• PROBLEM DETAILS:
Would you print every entry below exactly as written, omitting the images?

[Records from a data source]
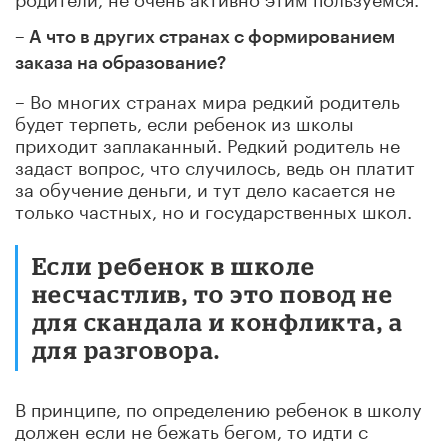
– А что в других странах с формированием
заказа на образование?
– Во многих странах мира редкий родитель
будет терпеть, если ребенок из школы
приходит заплаканный. Редкий родитель не
задаст вопрос, что случилось, ведь он платит
за обучение деньги, и тут дело касается не
только частных, но и государственных школ.
Если ребенок в школе
несчастлив, то это повод не
для скандала и конфликта, а
для разговора.
В принципе, по определению ребенок в школу
должен если не бежать бегом, то идти с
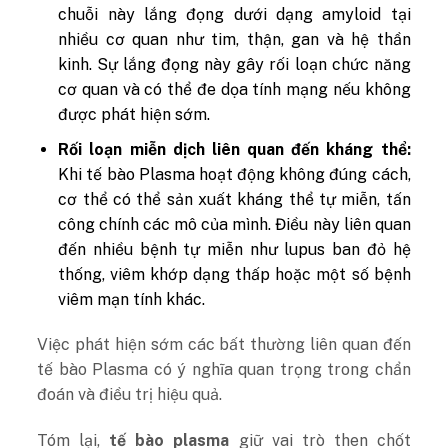
chuỗi này lắng đọng dưới dạng amyloid tại
nhiều cơ quan như tim, thận, gan và hệ thần
kinh. Sự lắng đọng này gây rối loạn chức năng
cơ quan và có thể đe dọa tính mạng nếu không
được phát hiện sớm.
Rối loạn miễn dịch liên quan đến kháng thể:
Khi tế bào Plasma hoạt động không đúng cách,
cơ thể có thể sản xuất kháng thể tự miễn, tấn
công chính các mô của mình. Điều này liên quan
đến nhiều bệnh tự miễn như lupus ban đỏ hệ
thống, viêm khớp dạng thấp hoặc một số bệnh
viêm mạn tính khác.
Việc phát hiện sớm các bất thường liên quan đến
tế bào Plasma có ý nghĩa quan trọng trong chẩn
đoán và điều trị hiệu quả.
Tóm lại,
tế bào plasma
giữ vai trò then chốt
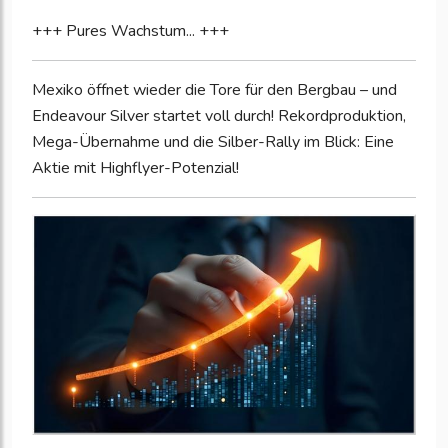
+++ Pures Wachstum... +++
Mexiko öffnet wieder die Tore für den Bergbau – und
Endeavour Silver startet voll durch! Rekordproduktion,
Mega-Übernahme und die Silber-Rally im Blick: Eine
Aktie mit Highflyer-Potenzial!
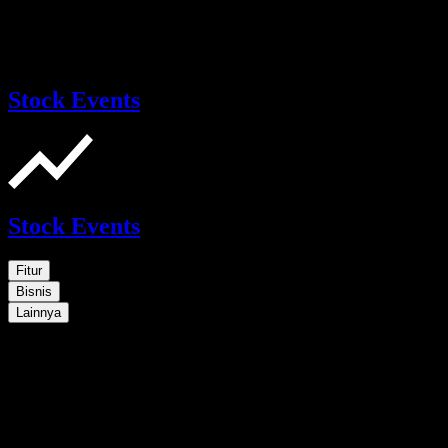
Stock Events
Stock Events
Fitur
Bisnis
Lainnya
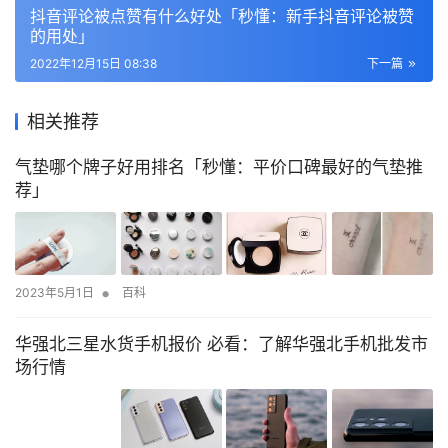
抖音评论被点赞有什么好处「秒懂：新手抖音评论被赞
的用处」
2022年12月15日 08:38
下一篇
相关推荐
气垫哪个牌子好用排名「秒懂：平价口碑最好的气垫推
荐」
•
2023年5月1日
百科
华强北三星水货手机报价 必看：了解华强北手机批发市
场行情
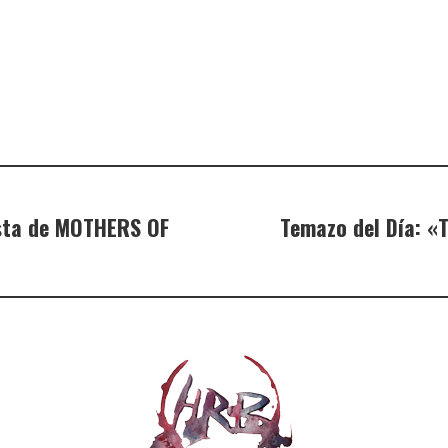
ista de MOTHERS OF
Temazo del Día: «T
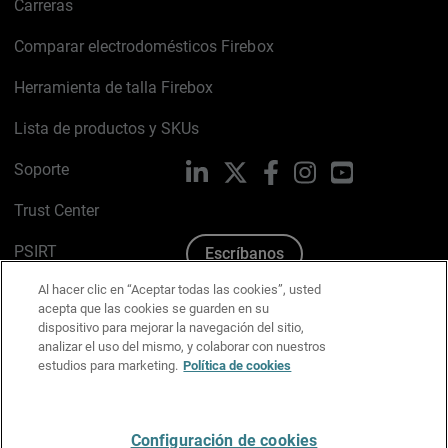
Carreras
Comparar electrodomésticos Firebox
Herramienta de talla Firebox
Lista de productos y SKUs
Soporte
LinkedIn
X
Facebook
Instagram
YouTube
Trust Center
PSIRT
Escríbanos
Al hacer clic en “Aceptar todas las cookies”, usted
Política de cookies
acepta que las cookies se guarden en su
dispositivo para mejorar la navegación del sitio,
Política de privacidad
analizar el uso del mismo, y colaborar con nuestros
estudios para marketing.
Política de cookies
Kit de medios y marca
Preferencias de correo
Configuración de cookies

• REPLY TO THE EXERCISE:
– А что в других странах с формированием
заказа на образование?
– Во многих странах мира редкий родитель
будет терпеть, если ребенок из школы
приходит заплаканный. Редкий родитель не
задаст вопрос, что случилось, ведь он платит
за обучение деньги, и тут дело касается не
только частных, но и государственных школ.
Если ребенок в школе
несчастлив, то это повод не
для скандала и конфликта, а
для разговора.
В принципе, по определению ребенок в школу
должен если не бежать бегом, то идти с
chuỗi này lắng đọng dưới dạng amyloid tại
nhiều cơ quan như tim, thận, gan và hệ thần
kinh. Sự lắng đọng này gây rối loạn chức năng
cơ quan và có thể đe dọa tính mạng nếu không
được phát hiện sớm.
Rối loạn miễn dịch liên quan đến kháng thể:
Khi tế bào Plasma hoạt động không đúng cách,
cơ thể có thể sản xuất kháng thể tự miễn, tấn
công chính các mô của mình. Điều này liên quan
đến nhiều bệnh tự miễn như lupus ban đỏ hệ
thống, viêm khớp dạng thấp hoặc một số bệnh
viêm mạn tính khác.
Việc phát hiện sớm các bất thường liên quan đến
tế bào Plasma có ý nghĩa quan trọng trong chẩn
đoán và điều trị hiệu quả.
Tóm lại,
tế bào plasma
giữ vai trò then chốt
+++ Pures Wachstum... +++
Mexiko öffnet wieder die Tore für den Bergbau – und
Endeavour Silver startet voll durch! Rekordproduktion,
Mega-Übernahme und die Silber-Rally im Blick: Eine
Aktie mit Highflyer-Potenzial!
Stock Events
Stock Events
Fitur
Bisnis
Lainnya
抖音评论被点赞有什么好处「秒懂：新手抖音评论被赞
的用处」
2022年12月15日 08:38
下一篇
相关推荐
气垫哪个牌子好用排名「秒懂：平价口碑最好的气垫推
荐」
•
2023年5月1日
百科
华强北三星水货手机报价 必看：了解华强北手机批发市
场行情
ista de MOTHERS OF
Temazo del Día: «T
Carreras
Comparar electrodomésticos Firebox
Herramienta de talla Firebox
Lista de productos y SKUs
Soporte
LinkedIn
X
Facebook
Instagram
YouTube
Trust Center
PSIRT
Escríbanos
Al hacer clic en “Aceptar todas las cookies”, usted
Política de cookies
acepta que las cookies se guarden en su
dispositivo para mejorar la navegación del sitio,
Política de privacidad
analizar el uso del mismo, y colaborar con nuestros
estudios para marketing.
Política de cookies
Kit de medios y marca
Preferencias de correo
Configuración de cookies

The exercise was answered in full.